[Extracted page text data]
----------------

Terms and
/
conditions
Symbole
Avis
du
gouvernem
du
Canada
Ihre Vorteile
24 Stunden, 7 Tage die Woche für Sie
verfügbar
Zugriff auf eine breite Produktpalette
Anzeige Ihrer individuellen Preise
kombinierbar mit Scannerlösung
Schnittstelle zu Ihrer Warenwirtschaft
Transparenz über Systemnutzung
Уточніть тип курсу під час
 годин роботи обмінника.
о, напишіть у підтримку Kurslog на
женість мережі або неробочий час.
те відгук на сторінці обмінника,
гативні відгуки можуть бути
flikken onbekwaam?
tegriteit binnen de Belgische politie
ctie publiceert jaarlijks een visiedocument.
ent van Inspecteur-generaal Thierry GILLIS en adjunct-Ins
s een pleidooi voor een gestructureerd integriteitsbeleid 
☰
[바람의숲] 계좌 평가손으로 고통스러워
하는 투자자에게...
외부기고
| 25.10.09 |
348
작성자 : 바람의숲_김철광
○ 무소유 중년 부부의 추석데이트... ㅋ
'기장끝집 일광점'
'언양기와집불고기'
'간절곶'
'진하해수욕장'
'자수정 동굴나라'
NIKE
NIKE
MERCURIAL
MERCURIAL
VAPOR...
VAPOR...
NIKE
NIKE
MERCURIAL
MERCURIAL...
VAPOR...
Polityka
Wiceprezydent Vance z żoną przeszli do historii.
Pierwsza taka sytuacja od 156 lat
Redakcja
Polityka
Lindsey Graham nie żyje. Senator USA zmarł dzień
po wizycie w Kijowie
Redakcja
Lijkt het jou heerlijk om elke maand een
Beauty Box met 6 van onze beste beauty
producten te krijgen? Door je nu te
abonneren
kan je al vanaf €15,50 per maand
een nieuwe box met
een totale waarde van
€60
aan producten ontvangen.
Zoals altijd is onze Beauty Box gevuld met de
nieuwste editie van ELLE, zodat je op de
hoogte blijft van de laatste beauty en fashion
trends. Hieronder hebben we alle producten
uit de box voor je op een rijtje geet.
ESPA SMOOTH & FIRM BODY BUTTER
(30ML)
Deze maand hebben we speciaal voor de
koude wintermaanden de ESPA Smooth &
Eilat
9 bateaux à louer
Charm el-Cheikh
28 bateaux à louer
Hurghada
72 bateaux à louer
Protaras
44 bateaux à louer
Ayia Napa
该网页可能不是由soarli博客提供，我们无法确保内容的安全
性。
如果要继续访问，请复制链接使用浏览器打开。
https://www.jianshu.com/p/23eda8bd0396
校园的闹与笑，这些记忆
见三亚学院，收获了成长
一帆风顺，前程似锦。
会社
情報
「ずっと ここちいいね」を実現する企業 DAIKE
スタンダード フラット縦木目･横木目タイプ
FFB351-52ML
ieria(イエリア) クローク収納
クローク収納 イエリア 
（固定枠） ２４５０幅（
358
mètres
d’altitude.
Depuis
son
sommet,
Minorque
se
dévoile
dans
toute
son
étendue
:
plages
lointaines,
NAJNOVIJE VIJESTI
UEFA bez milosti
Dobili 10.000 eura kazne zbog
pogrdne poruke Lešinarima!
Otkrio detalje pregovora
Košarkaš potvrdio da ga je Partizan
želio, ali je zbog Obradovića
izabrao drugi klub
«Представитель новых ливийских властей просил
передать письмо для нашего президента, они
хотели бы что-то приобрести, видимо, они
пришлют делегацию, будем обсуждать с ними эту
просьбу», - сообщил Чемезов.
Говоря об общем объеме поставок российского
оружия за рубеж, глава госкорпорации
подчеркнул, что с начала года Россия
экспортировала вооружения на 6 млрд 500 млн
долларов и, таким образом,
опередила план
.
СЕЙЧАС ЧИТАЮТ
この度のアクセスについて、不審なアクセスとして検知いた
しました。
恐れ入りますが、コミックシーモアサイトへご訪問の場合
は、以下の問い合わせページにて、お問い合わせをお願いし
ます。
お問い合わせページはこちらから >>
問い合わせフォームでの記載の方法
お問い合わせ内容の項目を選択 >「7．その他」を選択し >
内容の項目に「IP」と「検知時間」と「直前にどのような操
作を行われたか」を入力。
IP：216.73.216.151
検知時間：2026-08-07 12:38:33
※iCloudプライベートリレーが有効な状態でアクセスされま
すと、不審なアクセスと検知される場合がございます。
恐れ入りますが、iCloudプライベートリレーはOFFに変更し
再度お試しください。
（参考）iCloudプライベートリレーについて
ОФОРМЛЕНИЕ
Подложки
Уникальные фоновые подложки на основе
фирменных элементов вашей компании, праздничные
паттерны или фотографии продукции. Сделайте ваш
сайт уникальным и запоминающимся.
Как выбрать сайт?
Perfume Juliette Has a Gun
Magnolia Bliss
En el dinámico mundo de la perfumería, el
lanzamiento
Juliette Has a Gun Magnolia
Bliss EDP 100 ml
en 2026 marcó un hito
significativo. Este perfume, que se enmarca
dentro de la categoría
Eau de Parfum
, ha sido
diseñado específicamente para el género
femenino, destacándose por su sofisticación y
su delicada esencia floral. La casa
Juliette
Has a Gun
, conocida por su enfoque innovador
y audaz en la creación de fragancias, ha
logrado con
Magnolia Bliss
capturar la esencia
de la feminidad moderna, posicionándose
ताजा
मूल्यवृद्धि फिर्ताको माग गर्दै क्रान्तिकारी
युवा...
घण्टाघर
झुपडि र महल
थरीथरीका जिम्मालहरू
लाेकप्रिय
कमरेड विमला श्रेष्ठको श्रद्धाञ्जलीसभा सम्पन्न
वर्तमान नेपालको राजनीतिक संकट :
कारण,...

----------------

[What the exercise asks]
Your task is to retype the records above exactly.

[Task solution]
Terms and
/
conditions
Symbole
Avis
du
gouvernem
du
Canada
Ihre Vorteile
24 Stunden, 7 Tage die Woche für Sie
verfügbar
Zugriff auf eine breite Produktpalette
Anzeige Ihrer individuellen Preise
kombinierbar mit Scannerlösung
Schnittstelle zu Ihrer Warenwirtschaft
Transparenz über Systemnutzung
Уточніть тип курсу під час
 годин роботи обмінника.
о, напишіть у підтримку Kurslog на
женість мережі або неробочий час.
те відгук на сторінці обмінника,
гативні відгуки можуть бути
flikken onbekwaam?
tegriteit binnen de Belgische politie
ctie publiceert jaarlijks een visiedocument.
ent van Inspecteur-generaal Thierry GILLIS en adjunct-Ins
s een pleidooi voor een gestructureerd integriteitsbeleid 
☰
[바람의숲] 계좌 평가손으로 고통스러워
하는 투자자에게...
외부기고
| 25.10.09 |
348
작성자 : 바람의숲_김철광
○ 무소유 중년 부부의 추석데이트... ㅋ
'기장끝집 일광점'
'언양기와집불고기'
'간절곶'
'진하해수욕장'
'자수정 동굴나라'
NIKE
NIKE
MERCURIAL
MERCURIAL
VAPOR...
VAPOR...
NIKE
NIKE
MERCURIAL
MERCURIAL...
VAPOR...
Polityka
Wiceprezydent Vance z żoną przeszli do historii.
Pierwsza taka sytuacja od 156 lat
Redakcja
Polityka
Lindsey Graham nie żyje. Senator USA zmarł dzień
po wizycie w Kijowie
Redakcja
Lijkt het jou heerlijk om elke maand een
Beauty Box met 6 van onze beste beauty
producten te krijgen? Door je nu te
abonneren
kan je al vanaf €15,50 per maand
een nieuwe box met
een totale waarde van
€60
aan producten ontvangen.
Zoals altijd is onze Beauty Box gevuld met de
nieuwste editie van ELLE, zodat je op de
hoogte blijft van de laatste beauty en fashion
trends. Hieronder hebben we alle producten
uit de box voor je op een rijtje geet.
ESPA SMOOTH & FIRM BODY BUTTER
(30ML)
Deze maand hebben we speciaal voor de
koude wintermaanden de ESPA Smooth &
Eilat
9 bateaux à louer
Charm el-Cheikh
28 bateaux à louer
Hurghada
72 bateaux à louer
Protaras
44 bateaux à louer
Ayia Napa
该网页可能不是由soarli博客提供，我们无法确保内容的安全
性。
如果要继续访问，请复制链接使用浏览器打开。
https://www.jianshu.com/p/23eda8bd0396
校园的闹与笑，这些记忆
见三亚学院，收获了成长
一帆风顺，前程似锦。
会社
情報
「ずっと ここちいいね」を実現する企業 DAIKE
スタンダード フラット縦木目･横木目タイプ
FFB351-52ML
ieria(イエリア) クローク収納
クローク収納 イエリア 
（固定枠） ２４５０幅（
358
mètres
d’altitude.
Depuis
son
sommet,
Minorque
se
dévoile
dans
toute
son
étendue
:
plages
lointaines,
NAJNOVIJE VIJESTI
UEFA bez milosti
Dobili 10.000 eura kazne zbog
pogrdne poruke Lešinarima!
Otkrio detalje pregovora
Košarkaš potvrdio da ga je Partizan
želio, ali je zbog Obradovića
izabrao drugi klub
«Представитель новых ливийских властей просил
передать письмо для нашего президента, они
хотели бы что-то приобрести, видимо, они
пришлют делегацию, будем обсуждать с ними эту
просьбу», - сообщил Чемезов.
Говоря об общем объеме поставок российского
оружия за рубеж, глава госкорпорации
подчеркнул, что с начала года Россия
экспортировала вооружения на 6 млрд 500 млн
долларов и, таким образом,
опередила план
.
СЕЙЧАС ЧИТАЮТ
この度のアクセスについて、不審なアクセスとして検知いた
しました。
恐れ入りますが、コミックシーモアサイトへご訪問の場合
は、以下の問い合わせページにて、お問い合わせをお願いし
ます。
お問い合わせページはこちらから >>
問い合わせフォームでの記載の方法
お問い合わせ内容の項目を選択 >「7．その他」を選択し >
内容の項目に「IP」と「検知時間」と「直前にどのような操
作を行われたか」を入力。
IP：216.73.216.151
検知時間：2026-08-07 12:38:33
※iCloudプライベートリレーが有効な状態でアクセスされま
すと、不審なアクセスと検知される場合がございます。
恐れ入りますが、iCloudプライベートリレーはOFFに変更し
再度お試しください。
（参考）iCloudプライベートリレーについて
ОФОРМЛЕНИЕ
Подложки
Уникальные фоновые подложки на основе
фирменных элементов вашей компании, праздничные
паттерны или фотографии продукции. Сделайте ваш
сайт уникальным и запоминающимся.
Как выбрать сайт?
Perfume Juliette Has a Gun
Magnolia Bliss
En el dinámico mundo de la perfumería, el
lanzamiento
Juliette Has a Gun Magnolia
Bliss EDP 100 ml
en 2026 marcó un hito
significativo. Este perfume, que se enmarca
dentro de la categoría
Eau de Parfum
, ha sido
diseñado específicamente para el género
femenino, destacándose por su sofisticación y
su delicada esencia floral. La casa
Juliette
Has a Gun
, conocida por su enfoque innovador
y audaz en la creación de fragancias, ha
logrado con
Magnolia Bliss
capturar la esencia
de la feminidad moderna, posicionándose
ताजा
मूल्यवृद्धि फिर्ताको माग गर्दै क्रान्तिकारी
युवा...
घण्टाघर
झुपडि र महल
थरीथरीका जिम्मालहरू
लाेकप्रिय
कमरेड विमला श्रेष्ठको श्रद्धाञ्जलीसभा सम्पन्न
वर्तमान नेपालको राजनीतिक संकट :
कारण,...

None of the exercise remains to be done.